Definition of key terms (§ 21-7): State law outlines the implications of using the words “release and quit claim” in a Deed. To summarize, the law will construe the use of these words as confirmation that the Grantor will remise, release, and quit claim the property or land “all right, title, interest, property, claim, and demand whatsoever” to the Grantee. It also establishes that once the Deed is executed, the Grantor will be unable to claim, challenge, or demand the property or land.

Uniform Parcel Identifier Law (§ 21-10.1 and § 21-358): Certain counties in Pennsylvania uphold the “Uniform Parcel Identifier Law.” If applicable, it is a requirement for the uniform parcel identifier to be endorsed or included on the Quit Claim Deed form.

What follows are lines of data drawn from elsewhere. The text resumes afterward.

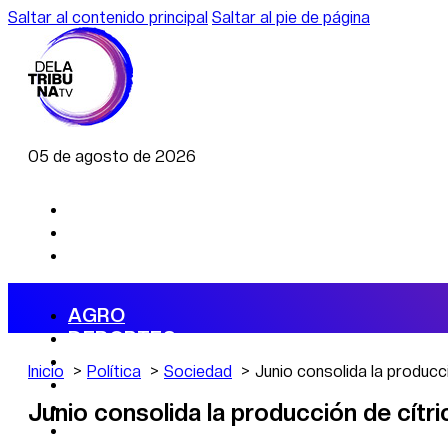
Saltar al contenido principal
Saltar al pie de página
05 de agosto de 2026
AGRO
DEPORTES
ECONOMÍA
Inicio
Política
Sociedad
Junio consolida la producci
POLÍTICA
CAMBIO CLIMÁTICO
Junio consolida la producción de cítri
DATA FIRME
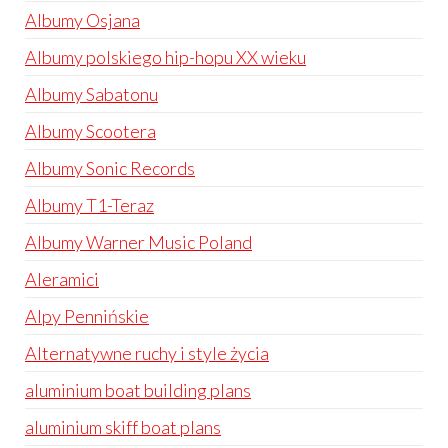
Albumy Osjana
Albumy polskiego hip-hopu XX wieku
Albumy Sabatonu
Albumy Scootera
Albumy Sonic Records
Albumy T1-Teraz
Albumy Warner Music Poland
Aleramici
Alpy Pennińskie
Alternatywne ruchy i style życia
aluminium boat building plans
aluminium skiff boat plans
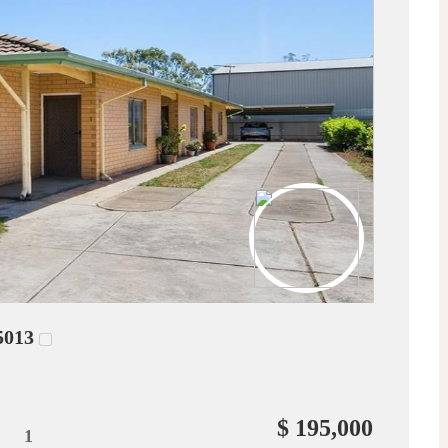
5013
$ 195,000
1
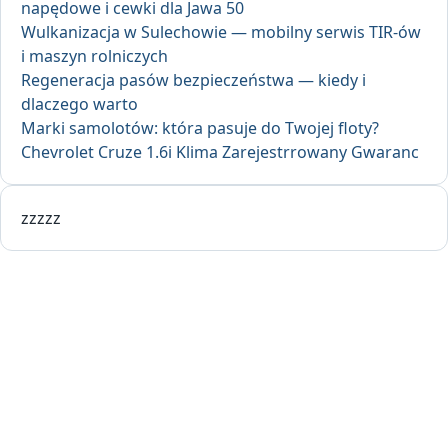
napędowe i cewki dla Jawa 50
Wulkanizacja w Sulechowie — mobilny serwis TIR-ów
i maszyn rolniczych
Regeneracja pasów bezpieczeństwa — kiedy i
dlaczego warto
Marki samolotów: która pasuje do Twojej floty?
Chevrolet Cruze 1.6i Klima Zarejestrrowany Gwaranc
zzzzz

It must also be either correctly indexed either:

  • In an index arranged by uniform parcel identifiers, or
  • As to the party in all alphabetical indices.

Philadelphia County: Residents of Philadelphia County must file Form 82-127: Philadelphia Real Estate Transfer Tax Certification in duplicate with the Recorder of Deeds.

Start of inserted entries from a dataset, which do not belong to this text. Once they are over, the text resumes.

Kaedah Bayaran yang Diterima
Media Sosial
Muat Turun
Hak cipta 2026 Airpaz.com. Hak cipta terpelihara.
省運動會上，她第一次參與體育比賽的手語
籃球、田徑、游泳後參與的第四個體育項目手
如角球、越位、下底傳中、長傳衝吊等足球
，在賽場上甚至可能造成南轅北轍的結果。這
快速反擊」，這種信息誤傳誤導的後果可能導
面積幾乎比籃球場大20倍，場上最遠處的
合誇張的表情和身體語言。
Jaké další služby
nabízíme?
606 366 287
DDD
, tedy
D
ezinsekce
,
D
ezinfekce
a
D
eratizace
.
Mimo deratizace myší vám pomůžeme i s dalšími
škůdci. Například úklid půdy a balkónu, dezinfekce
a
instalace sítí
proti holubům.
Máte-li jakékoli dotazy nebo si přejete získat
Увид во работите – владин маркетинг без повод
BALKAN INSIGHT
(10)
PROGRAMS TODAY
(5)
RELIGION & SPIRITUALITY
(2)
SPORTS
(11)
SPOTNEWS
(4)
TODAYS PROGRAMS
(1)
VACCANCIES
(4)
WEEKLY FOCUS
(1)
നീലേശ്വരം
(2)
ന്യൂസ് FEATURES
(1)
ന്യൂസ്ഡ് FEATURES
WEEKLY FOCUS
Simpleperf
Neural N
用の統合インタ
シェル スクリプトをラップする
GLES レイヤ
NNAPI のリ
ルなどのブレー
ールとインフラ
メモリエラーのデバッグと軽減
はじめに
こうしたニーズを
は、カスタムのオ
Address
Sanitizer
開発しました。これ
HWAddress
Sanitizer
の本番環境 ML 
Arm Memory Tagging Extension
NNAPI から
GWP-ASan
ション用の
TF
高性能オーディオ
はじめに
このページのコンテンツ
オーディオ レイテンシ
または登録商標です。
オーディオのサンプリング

Signing requirements (§ 21-351): In Pennsylvania, a Quit Claim Deed form needs to be signed and acknowledged by the parties executing it.

How to file a Quit Claim Deed in Pennsylvania (§ 21-351): All Pennsylvania Quit Claim Deeds must be filed in the Office for the Recording of Deeds (otherwise known as the Recorder’s Office) in the county where the property is located. There are two (2) additional mandatory that must also be filed for the form to be accepted for recording. It is also important to note is that each county’s Recorder’s Office will charge a fee for making the recording.

The reason it is critical to file the Quit Claim Deed is that Pennsylvania state law views unrecorded Deeds as “fraudulent and void as to any subsequent bona fide purchaser.” As stated in § 21-357, the legal effect of recording the Deed is to provide “constructive notice.” These laws firmly establish Pennsylvania as a state with a “race-notice recording act”.

Essentially, an unrecorded conveyance denies a subsequent bona fide purchaser of constructive notice of the existence of that Deed. So the law will uphold any purchaser’s claim to a property (and in turn, negate the claim made by the unrecorded Deed), if they do not have constructive notice of another claim at the time of filing their conveyance.

Additional mandatory forms

It is a state law requirement, per § 16-9781, that a Certificate of Residency is filed with the Quit Claim Deed at the time of recording. This form is available for download on the homepage of each county.

In accordance with § 91.112, it is also a state law requirement that a statement of value in duplicate is  filed with the Quit Claim Deed at the time of recording. The following form by the Pennsylvania Department of Revenue may be used to fulfill this requirement: Realty Transfer Tax Statement of Value (Form REV-183 EX).

N.B. If the property is subject to transfer tax, this tax must be paid. To estimate how much tax will be due, the Department of Revenue’s County’s Transfer Tax resource can be used for reference.